The U.S. economy is in such terrible shape that the Federal Reserve will have to implement another round of quantitative easing (QE3), says legendary investor Jim Rogers.
But that’s not what they’ll call it, he tells RT (Russia Today) Television.
The Fed’s QE2 program will end as scheduled June 30, because the central bank has committed itself so strongly to that date, Rogers says.
(Getty Images photo)
“But when thing start to get worse again, you’re going to see them come back with QE3,” he argues. “They may not call it that. They may call it ‘cupcakes.’ Who knows what they’ll call it, but it’s coming back.”
As for the government’s debt burden, Rogers says Treasurys will pay the price for Washington’s failure to deal with it.
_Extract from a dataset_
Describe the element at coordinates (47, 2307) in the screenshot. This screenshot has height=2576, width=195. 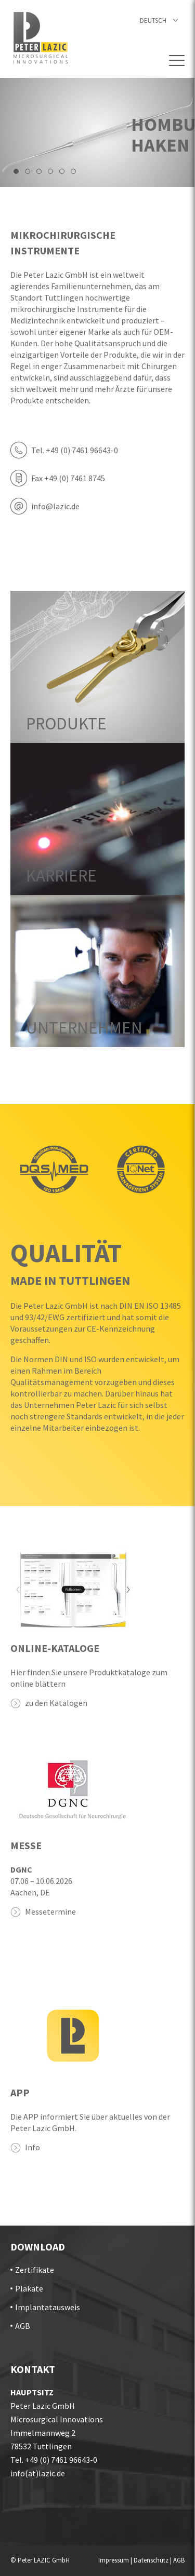 I see `Implantatausweis` at that location.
“Sooner or later – probably within the next couple years – you’re going to see people stop buying U.S. government bonds. They will stop lending money to us,” he maintains.
“You’ll see interest rates go a lot higher. You’ll see turmoil in currency markets, in all financial markets and therefore all real markets – shops, companies, factories. Everything will be affected.”
Many experts agree with Rogers about QE3.
“The bond market is going in one direction, which is up, telling you quite clearly the direction of economic travel is downward,” Simon Maughan, co-head of European equities at MF Global, tells CNBC.
“QE3 is coming. The bond markets are all smarter than us, and that’s exactly what the bond markets are telling me.”